Give monument some attention
I cannot pretend to understand Rihanna’s music to the same extent as the majority of her young followers, but I do appreciate and laud her humanitarian and patriotic generosity. I commend those responsible for renaming the road of her childhood in her honour. As is the case now, many of her fans, when visiting Barbados, make a point of going to see where she once lived.
I would suggest that a pedestrian crossing should be placed directly on the road in front of her house and she should be asked to be photographed crossing it with her house in the background. If she could be persuaded to adopt a dance pose, so much the better, and the photograph should be used in one of her videos or on the jacket of a CD. I feel confident that many of her young fans would make the trip to Barbados just for themselves to be photographed on the crossing and possibly striking a similar pose.
This is not an original idea. On one of the Beatles’ record jackets there is a picture of them on a pedestrian crossing in Abbey Wood near their studios, and to this day fans are still going there to be photographed on the crossing.
Secondly, I wonder if our tourism authorities are giving sufficient thought to the many hundreds of children born to Barbadians in Britain, United States and other countries.
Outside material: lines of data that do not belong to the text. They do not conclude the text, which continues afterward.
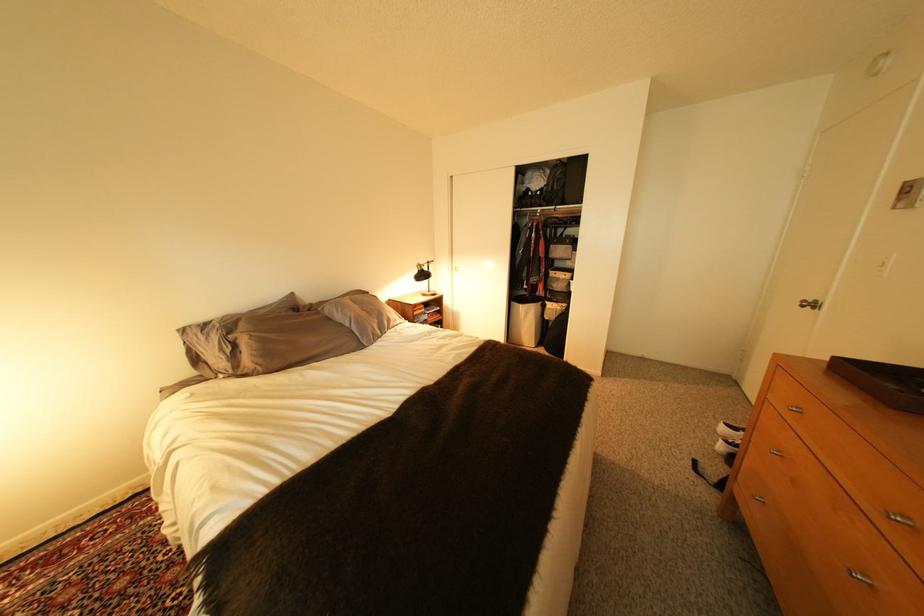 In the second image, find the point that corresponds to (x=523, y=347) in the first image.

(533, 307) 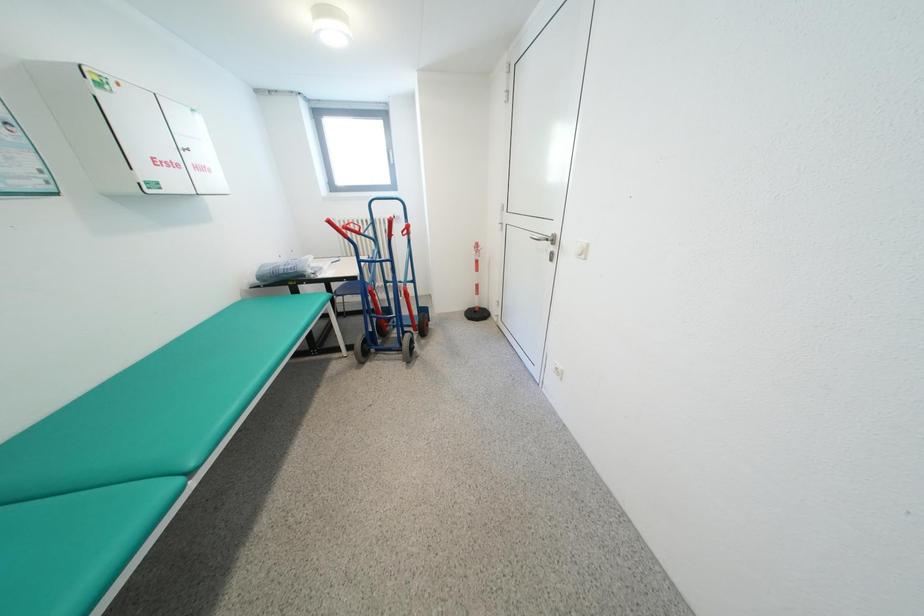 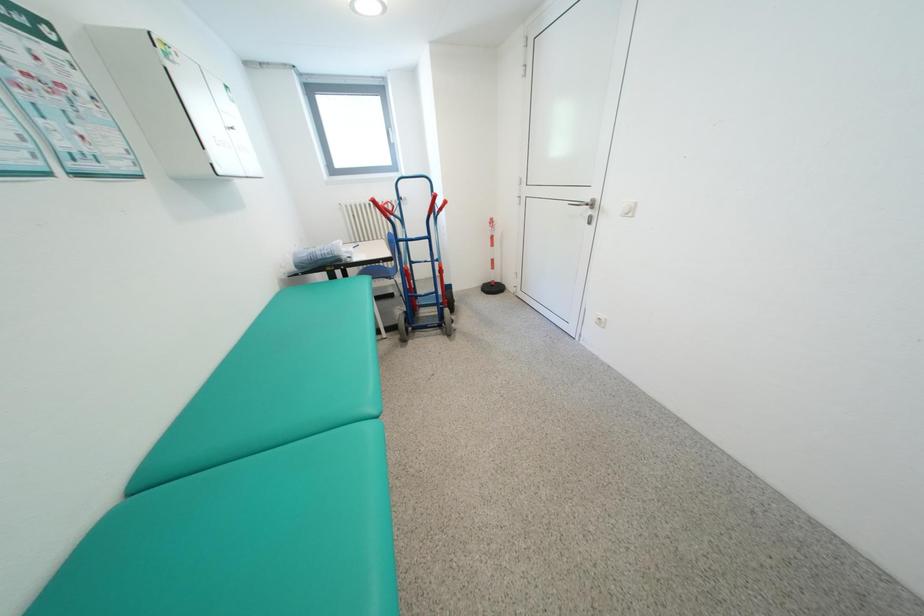 Question: The camera is either moving clockwise (left) or counter-clockwise (right) around the object. The first image is from the beginning of the video and the second image is from the end. Is the camera moving left or right when shooting the video?

Choices:
 (A) Left
 (B) Right

Answer: (A) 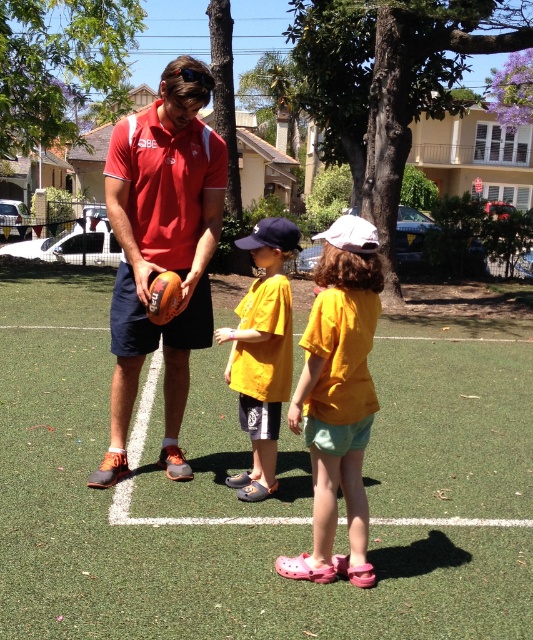 You are standing at the position of the viewer in the image. You want to walk to the green turf football field at center. How many steps would you need to take if each step is approximately 0.7 meters?

The distance between the viewer and the green turf football field at center is 3.36 meters. Since each step is 0.7 meters, dividing 3.36 by 0.7 gives exactly 4.8 steps. However, since you can only take whole steps, you would need to take 5 steps to reach the green turf football field at center. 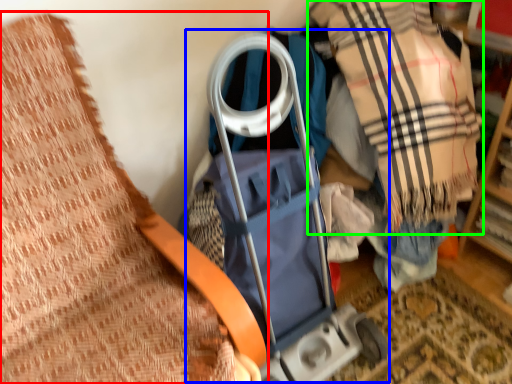 Question: Considering the real-world distances, which object is farthest from furniture (highlighted by a red box)? baby carriage (highlighted by a blue box) or plaid (highlighted by a green box)?

Choices:
 (A) baby carriage
 (B) plaid

Answer: (B) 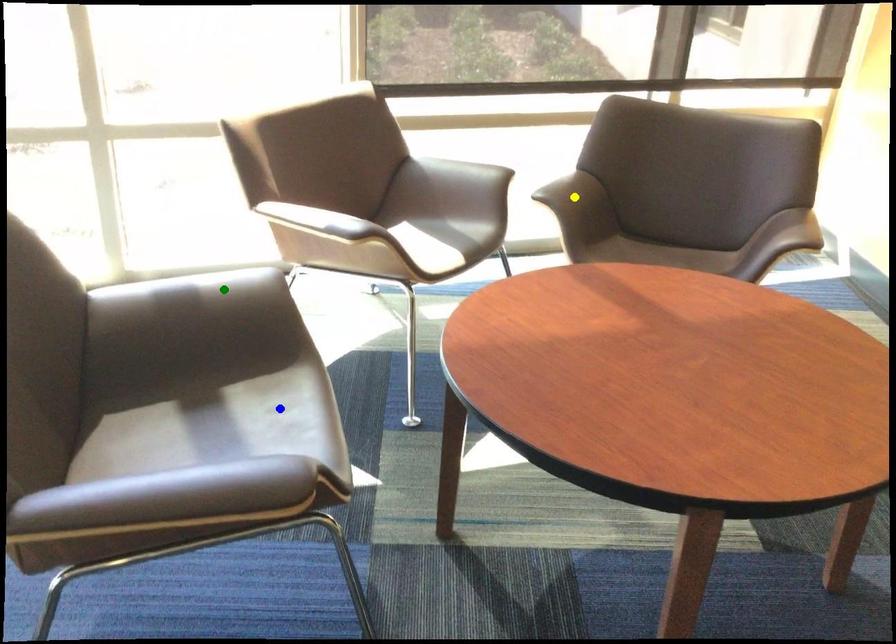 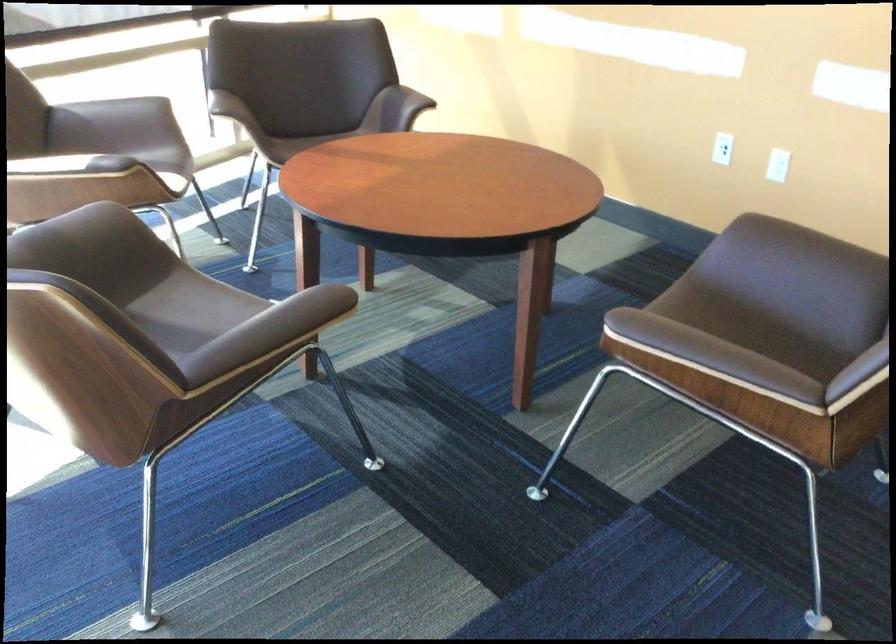 I am providing you with two images of the same scene from different viewpoints. Three points are marked in image1. Which point corresponds to a part or object that is occluded in image2?In image1, three points are marked. Which of them correspond to a part or object that is occluded in image2?Among the three points shown in image1, which one corresponds to a part or object that is no longer visible due to occlusion in image2?

yellow point cannot be seen in image2.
Some of them have a hunger for the true history of Barbados, which does not gloss over the suffering of our slave forbears or their achievements. I now find myself taking visitors from overseas to see the First Free Village monument in Rock Hall in St Thomas. I then take them to Mount Wilton, also in St Thomas, and tell them how the slaves acquired the finance with which the land for the first free village was purchased. All this will be of enormous interest to younger people in the Diaspora.
But, sadly, there is an air of neglect about the monument, especially the approach to it. This is a pity because the monument itself is a really fine work of art, of which we can all be proud and is well worth a visit by every Barbadian. Could the Ministry of Tourism give this matter some attention, please?